In the copy you make of the entries, no picture should appear, and every word must match.

Excerpts from a dataset

• • •

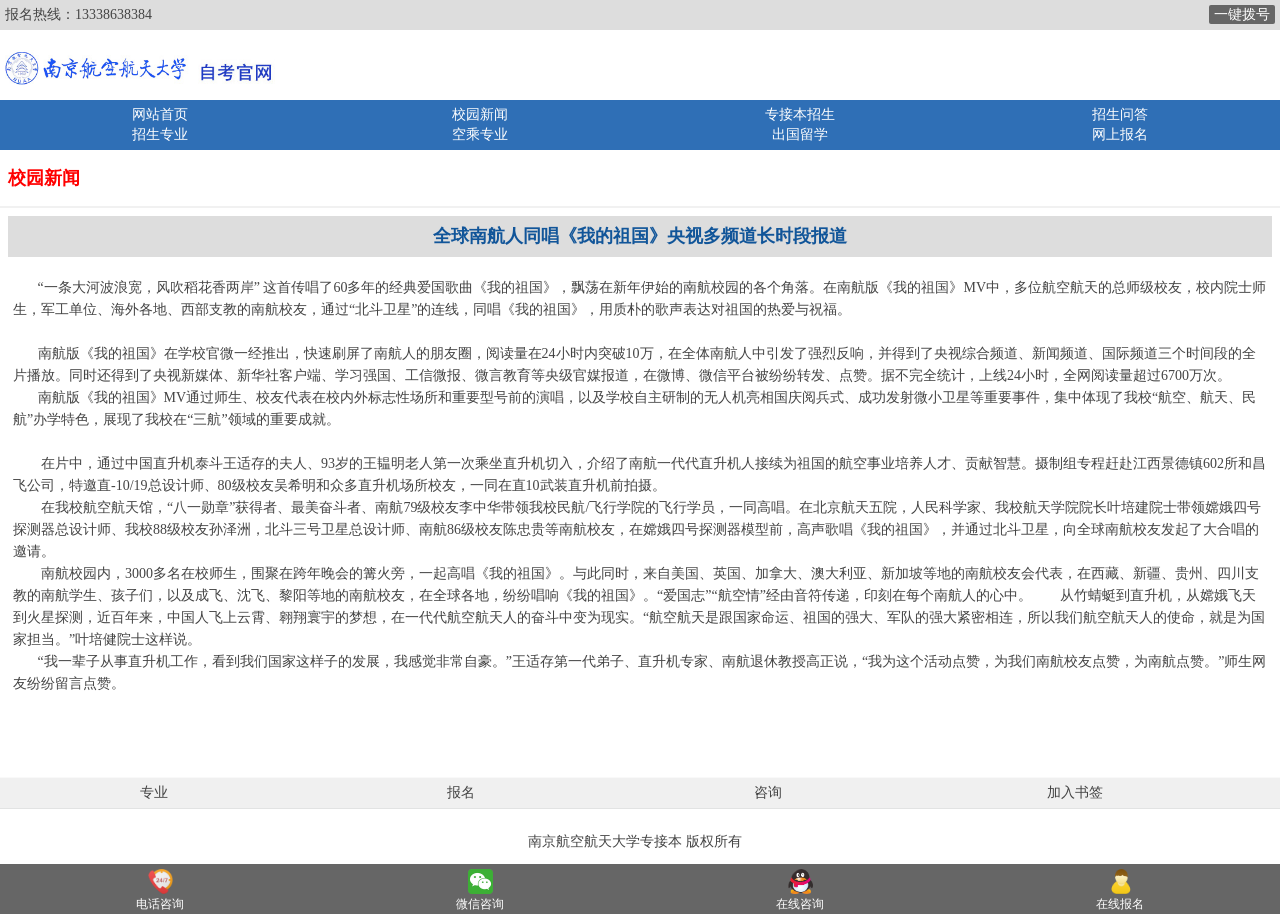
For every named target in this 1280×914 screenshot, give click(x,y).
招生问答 (1120, 114)
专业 (154, 792)
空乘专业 (480, 134)
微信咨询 (480, 904)
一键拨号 (1242, 14)
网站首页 (160, 114)
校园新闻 (480, 114)
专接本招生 (800, 114)
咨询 (768, 792)
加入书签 (1075, 792)
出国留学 (800, 134)
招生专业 (160, 134)
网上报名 (1120, 134)
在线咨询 (800, 904)
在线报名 (1120, 904)
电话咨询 (160, 904)
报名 (461, 792)
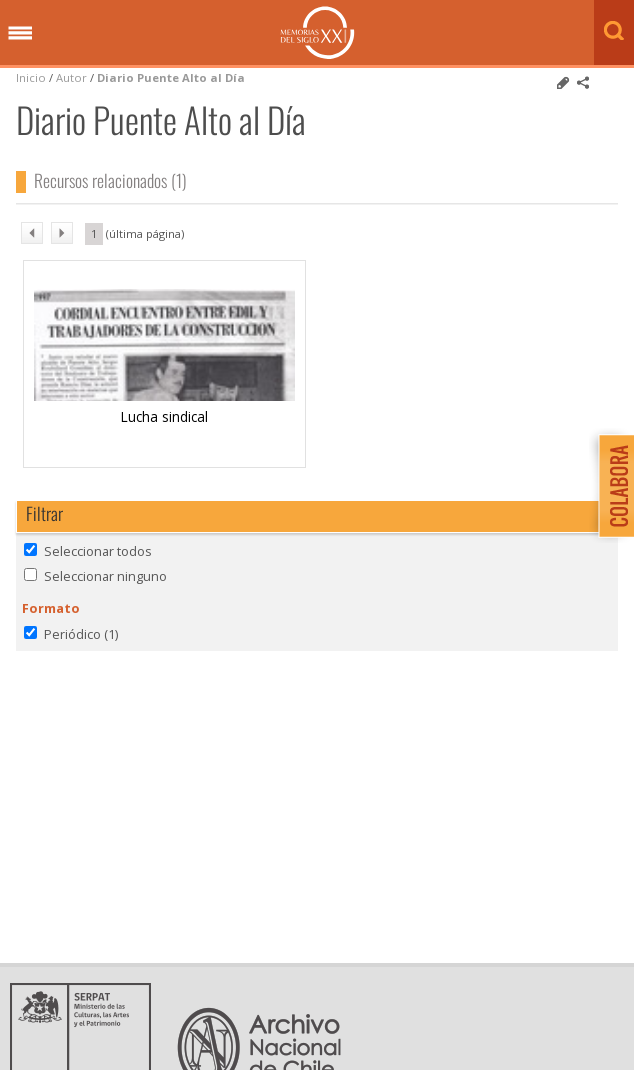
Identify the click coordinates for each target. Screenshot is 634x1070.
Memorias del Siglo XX (317, 32)
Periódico (81, 634)
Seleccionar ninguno (105, 576)
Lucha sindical (164, 416)
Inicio (31, 77)
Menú (20, 34)
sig (62, 233)
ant (32, 233)
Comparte (583, 83)
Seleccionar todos (98, 551)
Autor (71, 77)
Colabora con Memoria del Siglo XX (611, 485)
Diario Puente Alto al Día (171, 77)
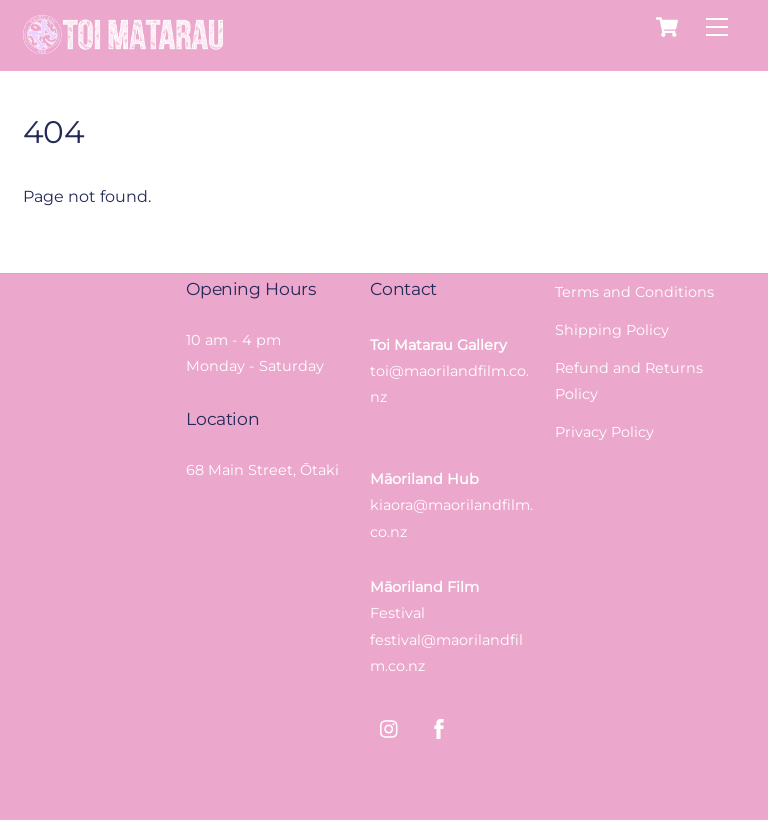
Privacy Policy (604, 432)
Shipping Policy (612, 330)
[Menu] (717, 27)
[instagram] (390, 727)
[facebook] (439, 727)
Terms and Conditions (634, 292)
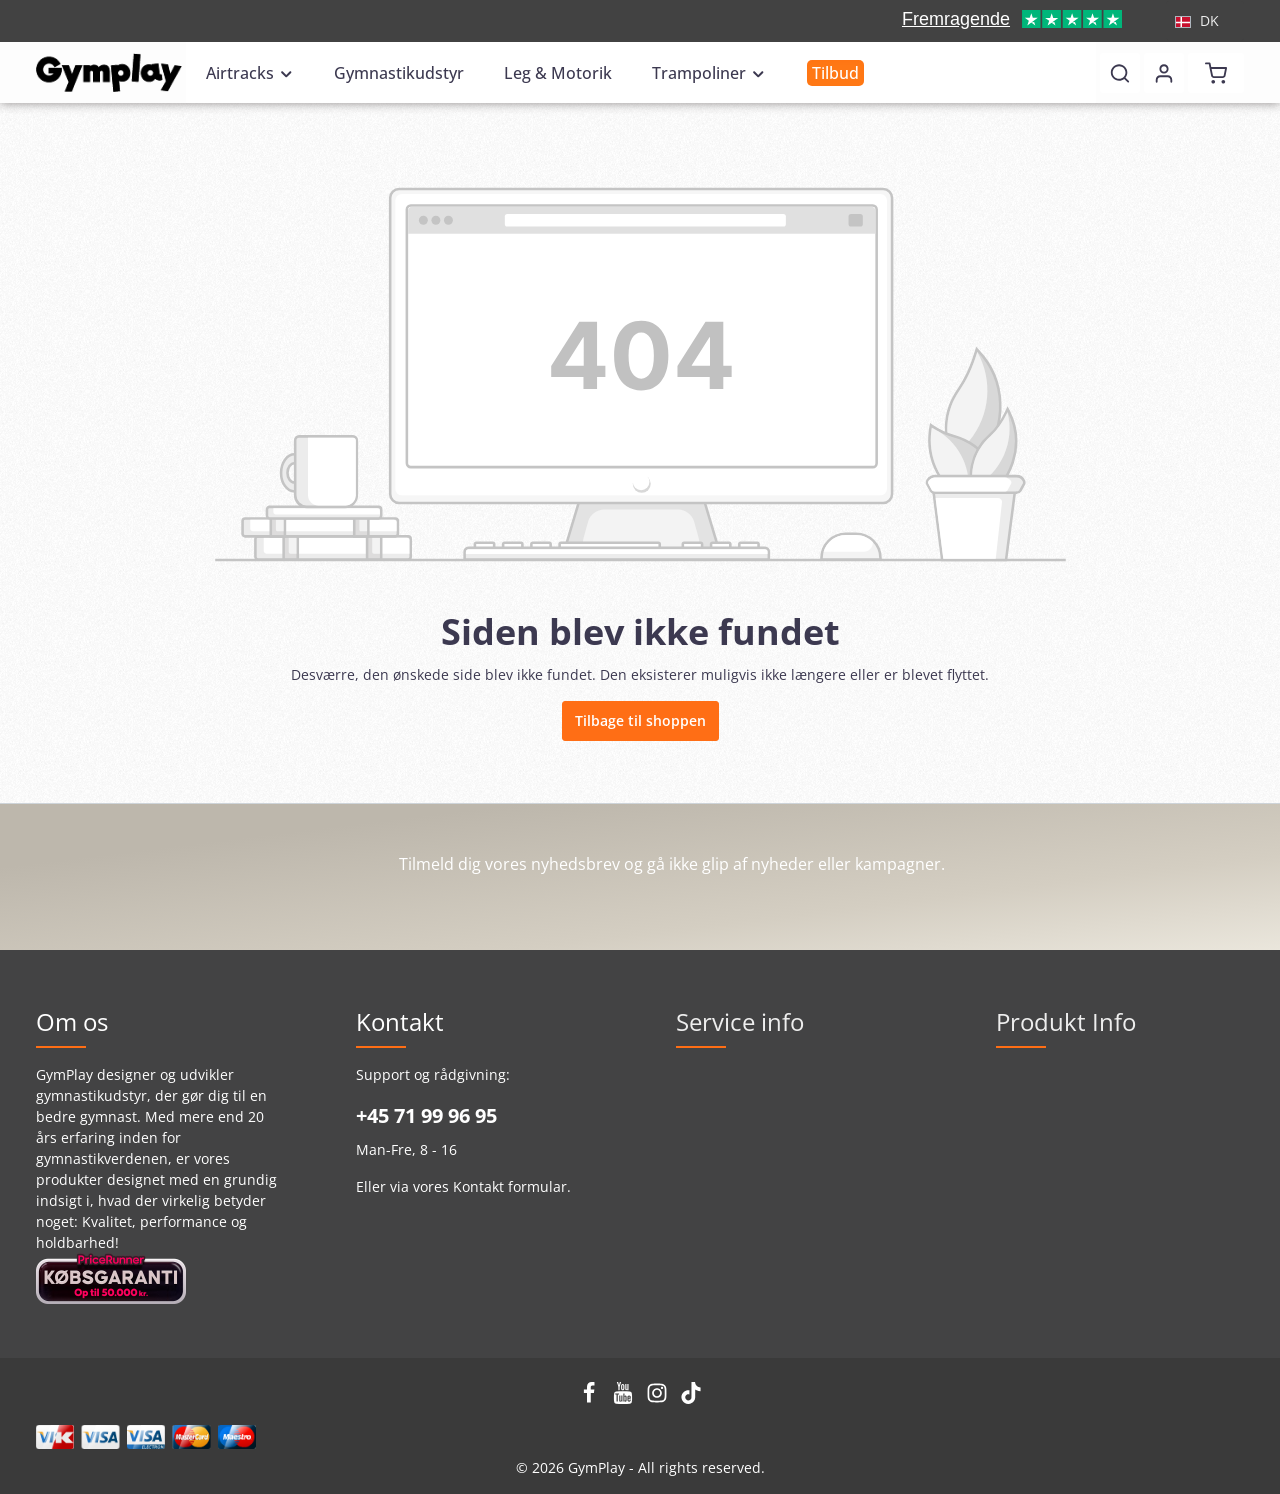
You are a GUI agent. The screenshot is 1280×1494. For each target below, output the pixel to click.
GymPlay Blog (721, 1239)
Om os (697, 1207)
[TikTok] (691, 1398)
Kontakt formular (510, 1186)
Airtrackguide (1041, 1111)
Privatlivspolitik (726, 1111)
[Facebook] (591, 1398)
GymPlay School (728, 1175)
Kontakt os (711, 1143)
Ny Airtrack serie (1051, 1143)
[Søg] (1120, 73)
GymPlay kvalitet (1050, 1079)
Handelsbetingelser (741, 1079)
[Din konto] (1164, 73)
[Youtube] (625, 1398)
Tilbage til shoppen (640, 720)
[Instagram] (659, 1398)
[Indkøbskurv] (1216, 73)
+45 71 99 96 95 (426, 1115)
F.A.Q (1013, 1175)
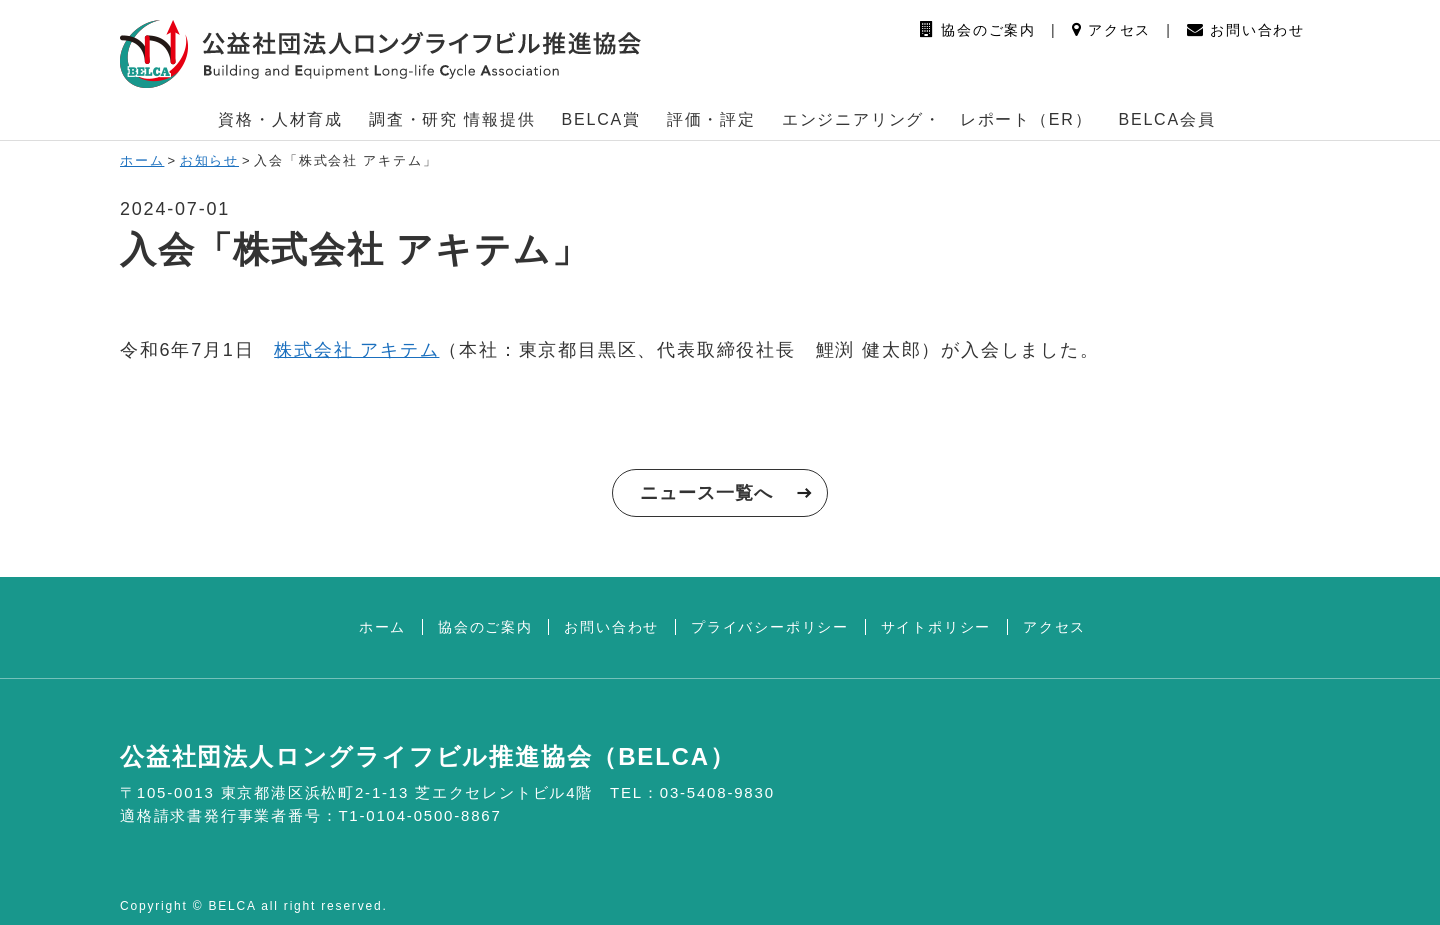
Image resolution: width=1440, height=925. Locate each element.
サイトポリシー (936, 627)
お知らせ (209, 160)
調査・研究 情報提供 (452, 119)
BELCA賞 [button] (601, 119)
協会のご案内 (978, 30)
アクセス (1112, 30)
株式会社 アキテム (356, 350)
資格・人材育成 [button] (280, 119)
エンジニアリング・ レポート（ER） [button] (937, 119)
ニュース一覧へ (706, 493)
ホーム (142, 160)
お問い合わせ (1246, 30)
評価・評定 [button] (711, 119)
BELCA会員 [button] (1166, 119)
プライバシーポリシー (770, 627)
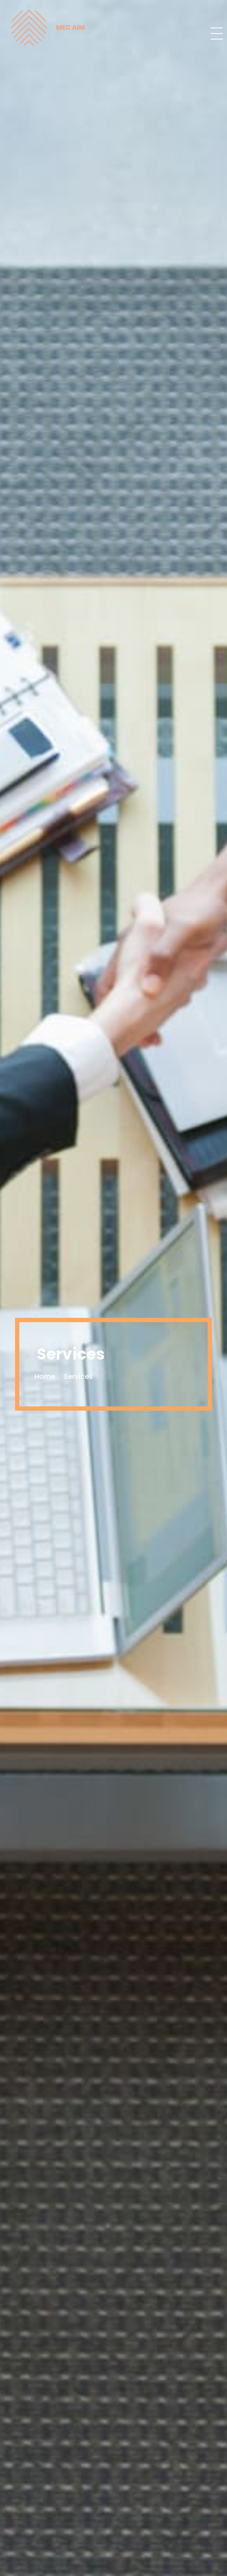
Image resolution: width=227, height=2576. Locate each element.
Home (44, 1376)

• • •

Answer for the task:
For every named target in this 1280×914 screenshot, give click(x,y).
招生问答 (1120, 114)
专业 (154, 792)
空乘专业 (480, 134)
微信咨询 (480, 904)
一键拨号 (1242, 14)
网站首页 (160, 114)
校园新闻 (480, 114)
专接本招生 (800, 114)
咨询 (768, 792)
加入书签 (1075, 792)
出国留学 (800, 134)
招生专业 (160, 134)
网上报名 (1120, 134)
在线咨询 (800, 904)
在线报名 (1120, 904)
电话咨询 (160, 904)
报名 (461, 792)
Identify the click coordinates for each target. Screenshot is 634x1070.
Memorias del Siglo XX (317, 32)
Periódico (81, 634)
Seleccionar ninguno (105, 576)
Lucha sindical (164, 416)
Inicio (31, 77)
Menú (20, 34)
sig (62, 233)
ant (32, 233)
Comparte (583, 83)
Seleccionar todos (98, 551)
Autor (71, 77)
Colabora con Memoria del Siglo XX (611, 485)
Diario Puente Alto al Día (171, 77)
Privacy Policy (604, 432)
Shipping Policy (612, 330)
[Menu] (717, 27)
[instagram] (390, 727)
[facebook] (439, 727)
Terms and Conditions (634, 292)
You are a GUI agent. The screenshot is 1280×1494. For each target below, output the pixel to click.
GymPlay Blog (721, 1239)
Om os (697, 1207)
[TikTok] (691, 1398)
Kontakt formular (510, 1186)
Airtrackguide (1041, 1111)
Privatlivspolitik (726, 1111)
[Facebook] (591, 1398)
GymPlay School (728, 1175)
Kontakt os (711, 1143)
Ny Airtrack serie (1051, 1143)
[Søg] (1120, 73)
GymPlay kvalitet (1050, 1079)
Handelsbetingelser (741, 1079)
[Din konto] (1164, 73)
[Youtube] (625, 1398)
Tilbage til shoppen (640, 720)
[Instagram] (659, 1398)
[Indkøbskurv] (1216, 73)
+45 71 99 96 95 (426, 1115)
F.A.Q (1013, 1175)
Image resolution: width=1440, height=925. Locate each element.
サイトポリシー (936, 627)
お知らせ (209, 160)
調査・研究 情報提供 (452, 119)
BELCA賞 [button] (601, 119)
協会のご案内 (978, 30)
アクセス (1112, 30)
株式会社 アキテム (356, 350)
資格・人材育成 [button] (280, 119)
エンジニアリング・ レポート（ER） [button] (937, 119)
ニュース一覧へ (706, 493)
ホーム (142, 160)
お問い合わせ (1246, 30)
評価・評定 [button] (711, 119)
BELCA会員 [button] (1166, 119)
プライバシーポリシー (770, 627)
Image resolution: width=227, height=2576. Locate each element.
Home (44, 1376)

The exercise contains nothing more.